Othello (character) - 20th-century Othellos

20th-century Othellos

The most notable American production may be Margaret Webster's 1943 staging starring Paul Robeson as Othello and Jose Ferrer as Iago. This production was the first ever in America to feature a black actor playing Othello with an otherwise all-white cast (there had been all-black productions of the play before). It ran for 296 performances, almost twice as long as any other Shakespearean play ever produced on Broadway. Although it was never filmed, it was the first nearly complete performance of a Shakespeare play released on records. Robeson played Othello in three separate productions between 1930 and 1959. He first played it opposite a cast that included Peggy Ashcroft as Desdemona and Ralph Richardson as Roderigo, and would return to it in 1959 at Stratford on Avon.

The American actor William Marshall performed the title role in at least six productions. His Othello was called by Harold Hobson of the London Sunday Times "the best Othello of our time," continuing: "nobler than Tearle, more martial than Gielgud, more poetic than Valk. From his first entry, slender and magnificently tall, framed in a high Byzantine arch, clad in white samite, mystic, wonderful, a figure of Arabian romance and grace, to his last plunging of the knife into his stomach, Mr Marshall rode without faltering the play's enormous rhetoric, and at the end the house rose to him." Marshall also played Othello in a jazz musical version, Catch My Soul, with Jerry Lee Lewis as Iago, in Los Angeles in 1968. His Othello was captured on record in 1964 with Jay Robinson as Iago and on video in 1981 with Ron Moody as Iago.
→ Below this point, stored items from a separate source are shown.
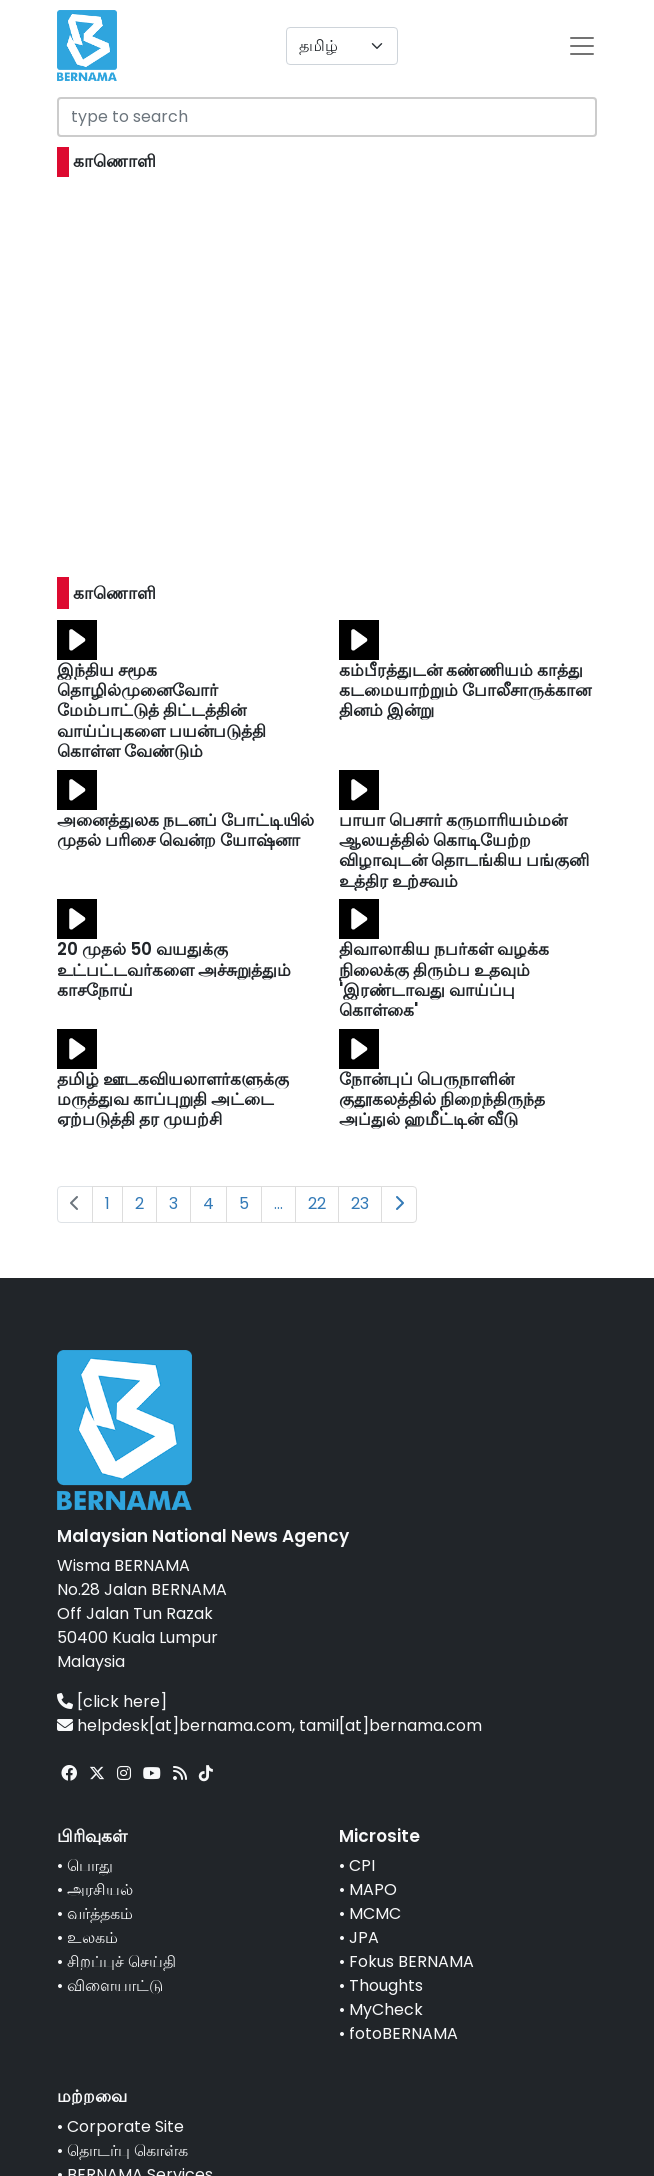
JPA (364, 1937)
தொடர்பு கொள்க (127, 2150)
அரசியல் (100, 1889)
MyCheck (386, 2009)
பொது (90, 1865)
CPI (362, 1865)
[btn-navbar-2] (582, 46)
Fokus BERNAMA (411, 1961)
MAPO (373, 1889)
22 (317, 1203)
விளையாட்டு (115, 1985)
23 (360, 1203)
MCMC (375, 1913)
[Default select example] (342, 46)
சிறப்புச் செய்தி (121, 1961)
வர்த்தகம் (100, 1913)
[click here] (122, 1701)
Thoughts (386, 1985)
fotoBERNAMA (403, 2033)
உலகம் (92, 1937)
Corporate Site (125, 2126)
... (278, 1203)
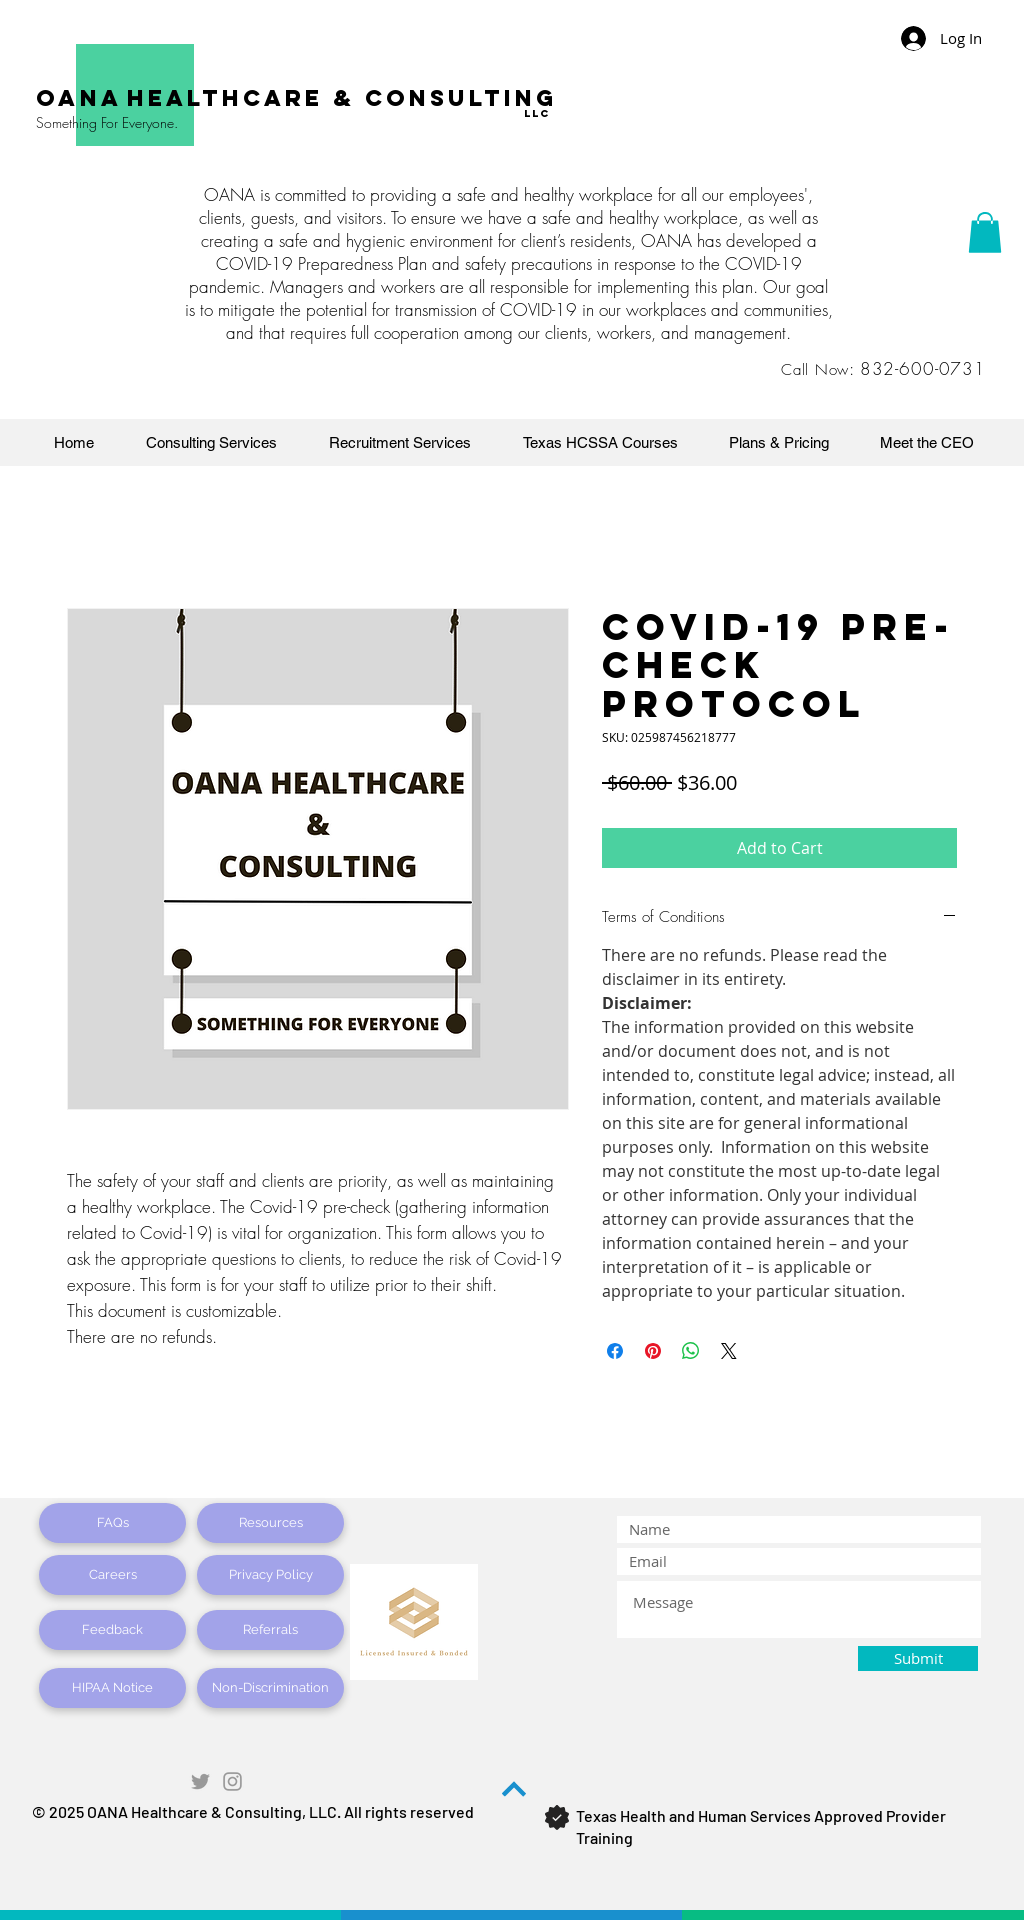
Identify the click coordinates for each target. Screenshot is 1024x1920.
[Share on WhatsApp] (691, 1351)
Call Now (815, 370)
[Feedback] (112, 1630)
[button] (985, 232)
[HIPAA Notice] (112, 1688)
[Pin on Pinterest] (653, 1351)
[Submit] (918, 1658)
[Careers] (112, 1575)
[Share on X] (729, 1351)
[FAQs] (112, 1523)
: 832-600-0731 (917, 368)
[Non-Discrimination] (270, 1688)
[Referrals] (270, 1630)
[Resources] (270, 1523)
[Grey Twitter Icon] (200, 1781)
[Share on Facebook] (615, 1351)
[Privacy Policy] (270, 1575)
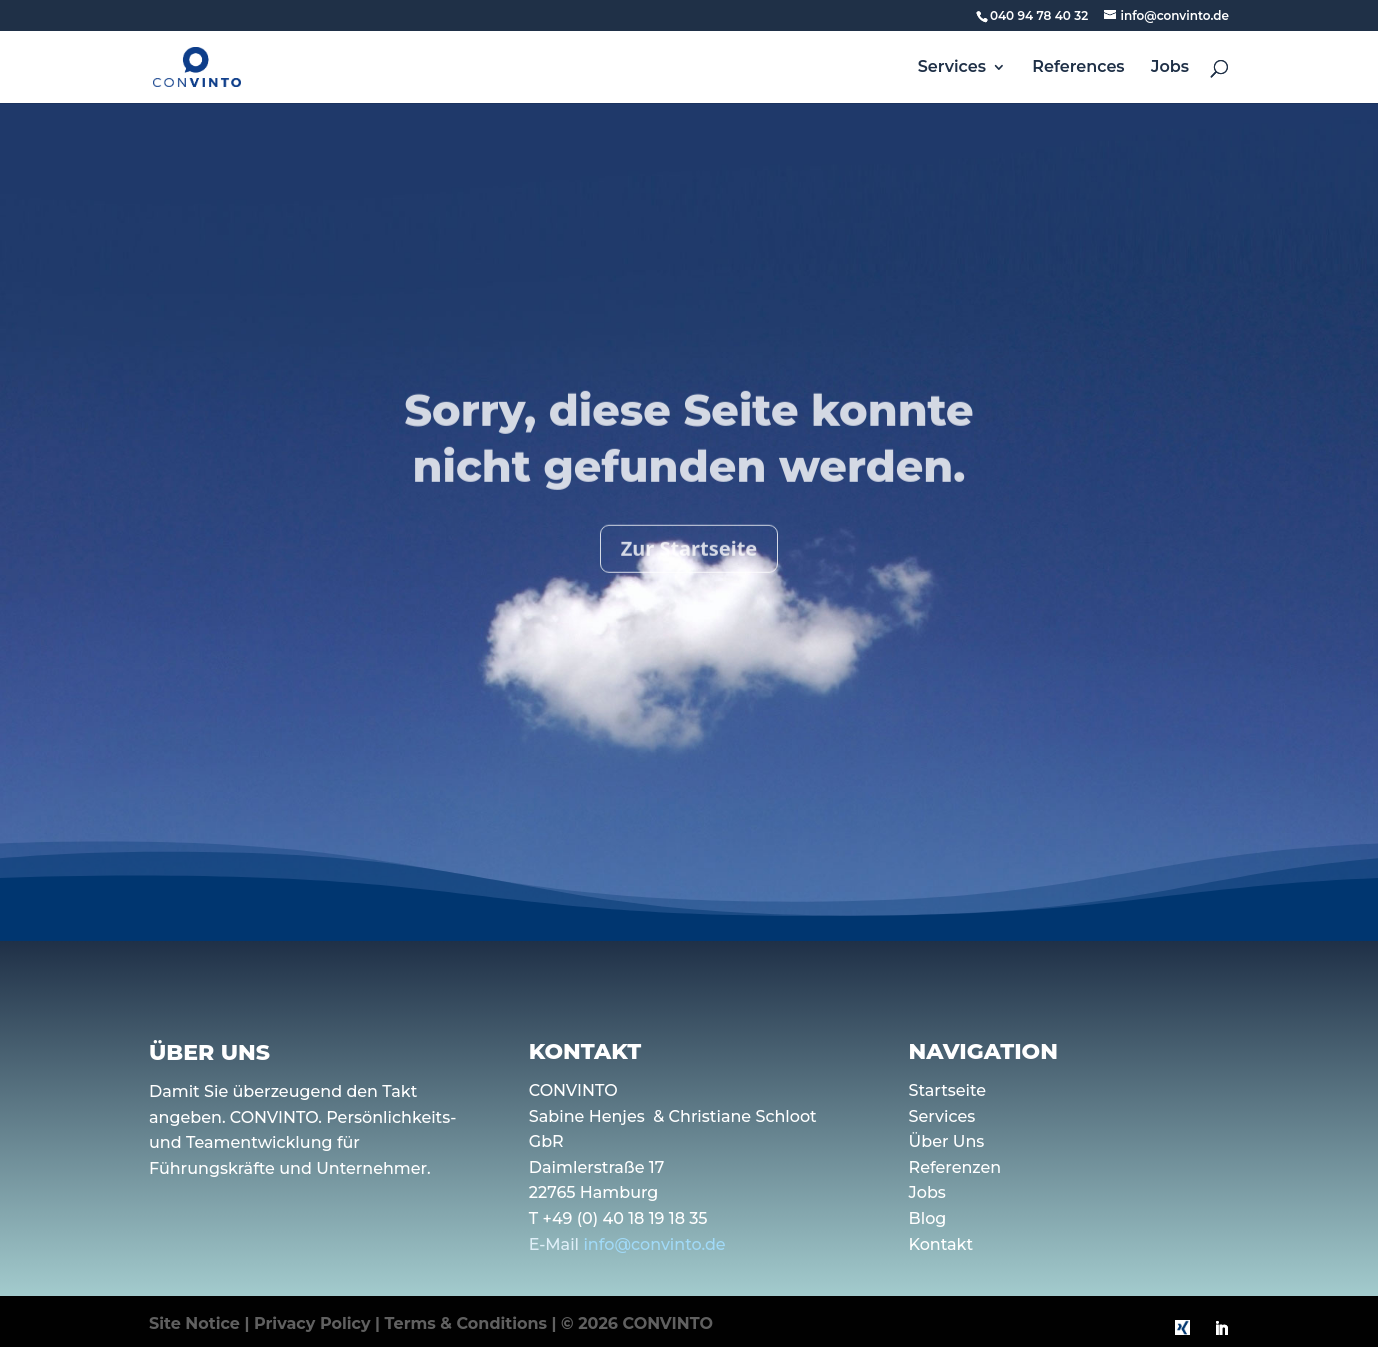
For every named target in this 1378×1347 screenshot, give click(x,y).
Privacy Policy (312, 1323)
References (1078, 68)
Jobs (1170, 68)
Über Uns (947, 1141)
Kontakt (941, 1244)
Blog (928, 1218)
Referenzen (955, 1167)
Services (952, 68)
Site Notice (194, 1323)
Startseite (948, 1090)
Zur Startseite (689, 567)
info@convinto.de (654, 1244)
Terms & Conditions (466, 1323)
The 1982 Broadway staging starred James Earl Jones as Othello and Christopher Plummer as Iago.

When Laurence Olivier gave his acclaimed performance of Othello at the Royal National Theatre (UK) in 1964, he had developed a case of stage fright that was so profound that when he was alone onstage, Frank Finlay (who was playing Iago) would have to stand offstage where Olivier could see him to settle his nerves. This performance was recorded complete on LP, and filmed by popular demand in 1965 (according to a biography of Olivier, tickets for the stage production were notoriously hard to get). The film version still holds the record for the most Oscar nominations for acting ever given to a Shakespeare film - Olivier, Finlay, Maggie Smith (as Desdemona) and Joyce Redman (as Emilia, Iago's wife) were all nominated for Academy Awards.

Actors have alternated the roles of Iago and Othello in productions to stir audience interest since the nineteenth century. Two of the most notable examples of this role swap were William Charles Macready and Samuel Phelps at Drury Lane (1837) and Richard Burton and John Neville at the Old Vic Theatre (1955). When Edwin Booth's tour of England in 1880 was not well attended, Henry Irving invited Booth to alternate the roles of Othello and Iago with him in London. The stunt renewed interest in Booth's tour. James O'Neill also alternated the roles of Othello and Iago with Booth.

White actors have continued to take the role. These include British performers Paul Scofield at the Royal National Theatre in 1980, Anthony Hopkins in the BBC Shakespeare television production (1981), and Michael Gambon in a stage production at Scarborough directed by Alan Ayckbourn in 1990. In 1997, Patrick Stewart took the role with the Shakespeare Theatre Company (Washington, D.C.) in a race-bending performance, in a "photo negative" production of a white Othello with an otherwise all-black cast. Stewart had wanted to play the title role since the age of 14, so he and director Jude Kelly inverted the play so Othello became a comment on a white man entering a black society. Two Indian adaptations of Othello has been released. In 1997, Kaliyattam the Malayalam film adaptation starred Suresh Gopi playing the Othello part in the role of Kannan Perumalayan. In 2006, Omkara (2006 film), the Bollywood version of Othello, Othello née Omkara 'Omi' Shukla was played by Ajay Devgan.